= Prachi Gaikwad =

Indian sports shooter

Prachi Gaikwad (born 11 January 2008) is an Indian shooter who competes in the 50m rifle 3 positions (3P) and 50m rifle prone events. She competes in the junior category under the International Shooting Sport Federation (ISSF) and is a ISSF Junior World Cup gold medalist.

== Career ==

Gaikwad made her ISSF Junior World Championships debut in Lima in 2024, finishing 19th in the 50m rifle prone, and 41st in the 50m rifle 3 positions.
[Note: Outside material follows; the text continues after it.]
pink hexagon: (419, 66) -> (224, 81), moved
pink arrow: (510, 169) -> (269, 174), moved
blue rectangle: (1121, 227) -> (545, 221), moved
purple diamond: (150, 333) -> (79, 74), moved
In 2025, she competed at the Asian Championships in Shymkent, where she won a silver medal in the 50m rifle prone and finished 6th in the 50m rifle 3 positions.
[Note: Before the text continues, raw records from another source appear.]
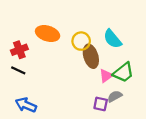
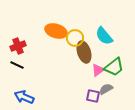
orange ellipse: (48, 34) -> (56, 31), moved

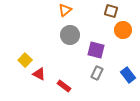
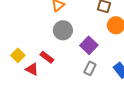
purple square: (96, 50) -> (89, 45), turned 30
red rectangle: (64, 86) -> (47, 57), moved

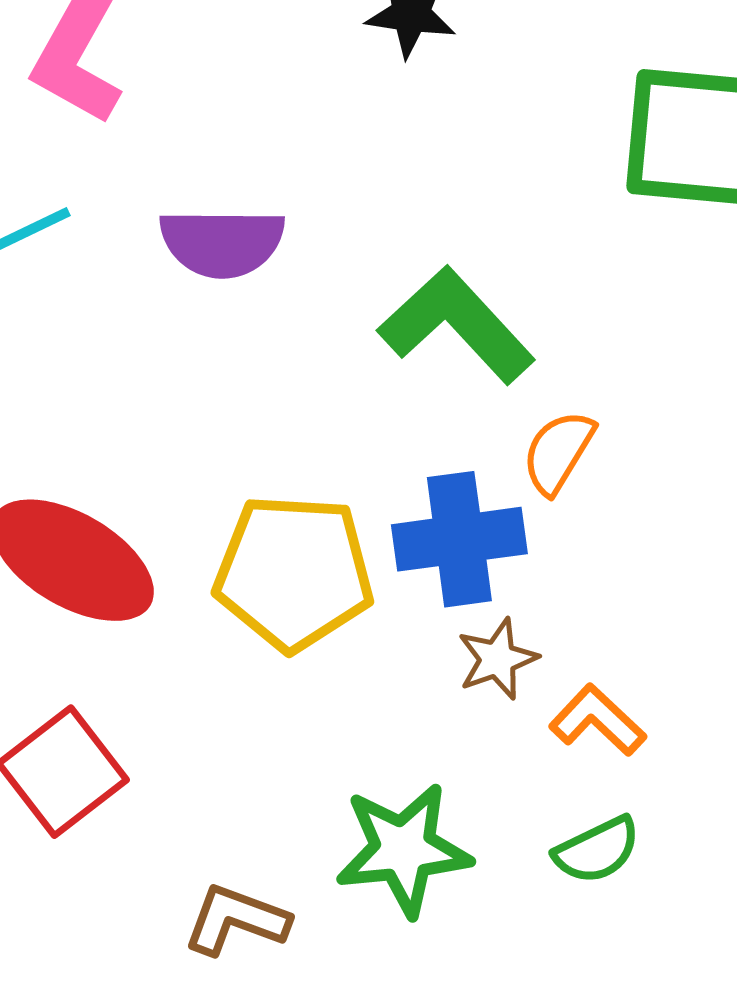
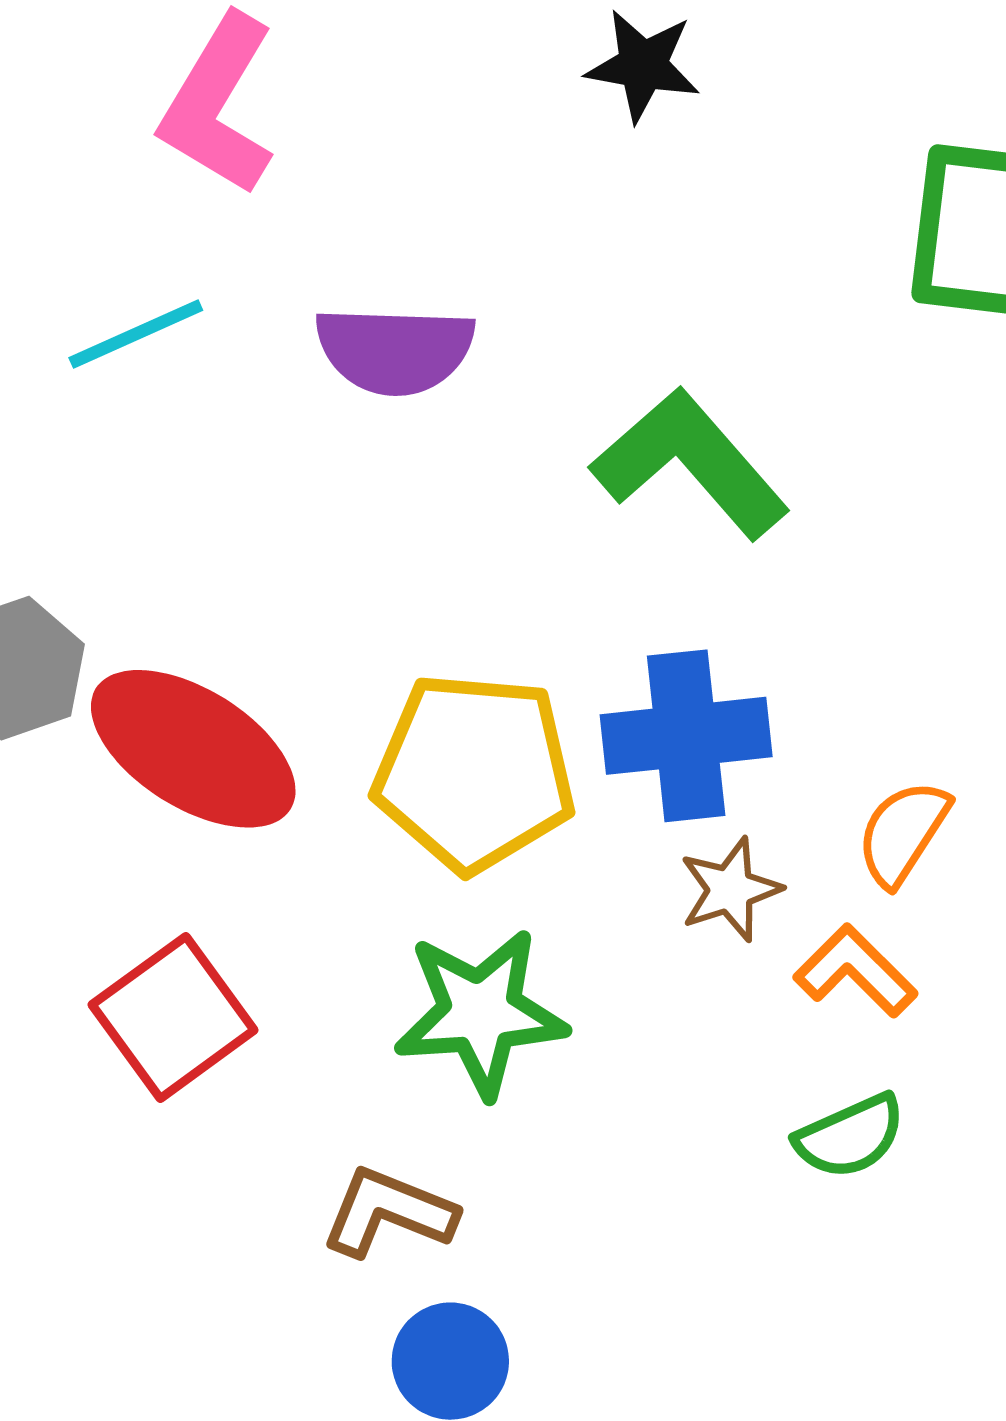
orange semicircle: (558, 452) -> (903, 833), moved
green star: (403, 850) -> (480, 1013), moved

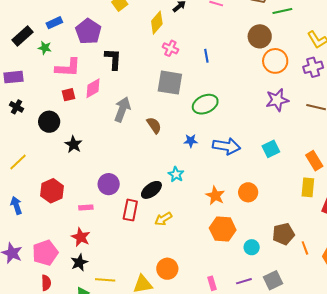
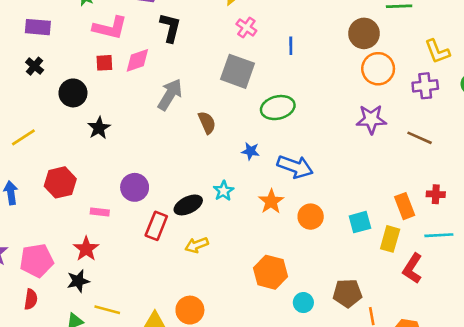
cyan square: (271, 149) -> (360, 222), moved
orange circle: (248, 192) -> (311, 217), moved
orange star: (215, 196) -> (271, 201), moved

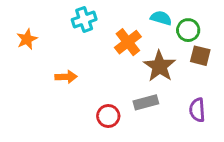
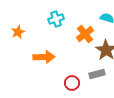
orange arrow: (66, 77) -> (44, 57), size x1.5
At the Asian Rifle/Pistol Championship held in New Delhi in February 2026, Gaikwad won the individual gold medal in the junior women's 50m rifle 3 positions event in the final. She was also part of the India's junior women's team alongside Anushka Thokur and Dhavalika Devi Nyamurus.

At the ISSF Junior World Cup in Cairo in April 2026, she became the only Indian to qualify for the junior women's 3P final. She held on to win gold, beating AIN competitor Darya Chuprys. It was India's second gold medal at the competition, which took India to the top of the overall medal tally.